▶ [YOUR TASK] Your answer should be the records again, unchanged in wording and free of images.

-- Opening Marker --

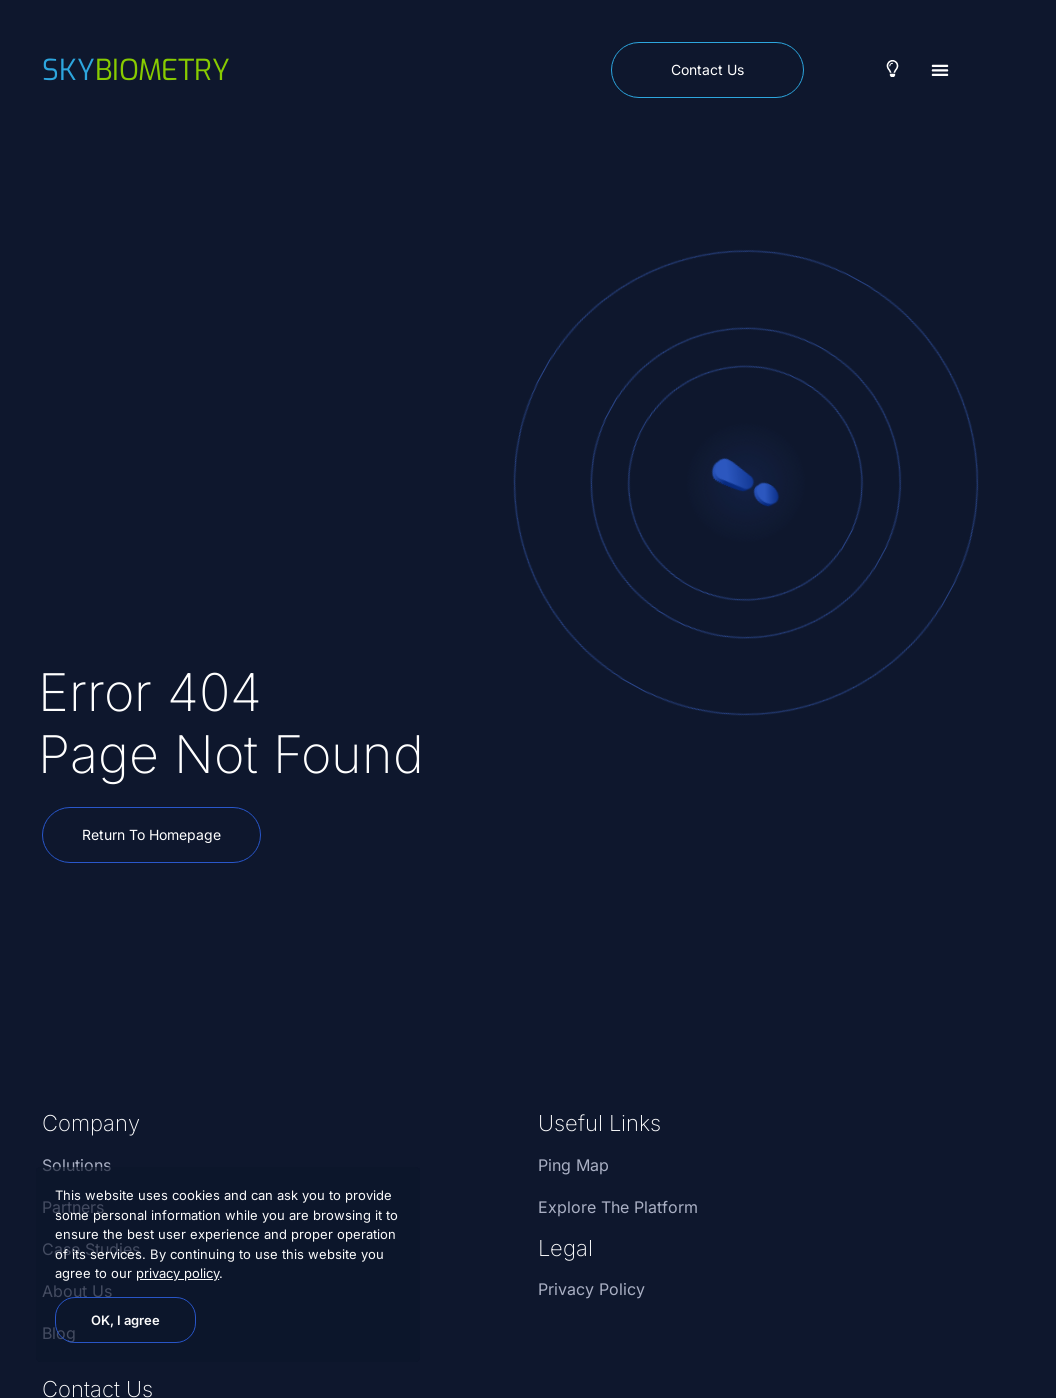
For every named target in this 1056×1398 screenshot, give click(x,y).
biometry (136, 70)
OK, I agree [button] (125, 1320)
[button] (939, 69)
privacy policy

-- Closing Marker --

▶ [FINISHED EXERCISE]
For every named target in this 1056×1398 screenshot, give click(x,y).
biometry (136, 70)
OK, I agree [button] (125, 1320)
[button] (939, 69)
privacy policy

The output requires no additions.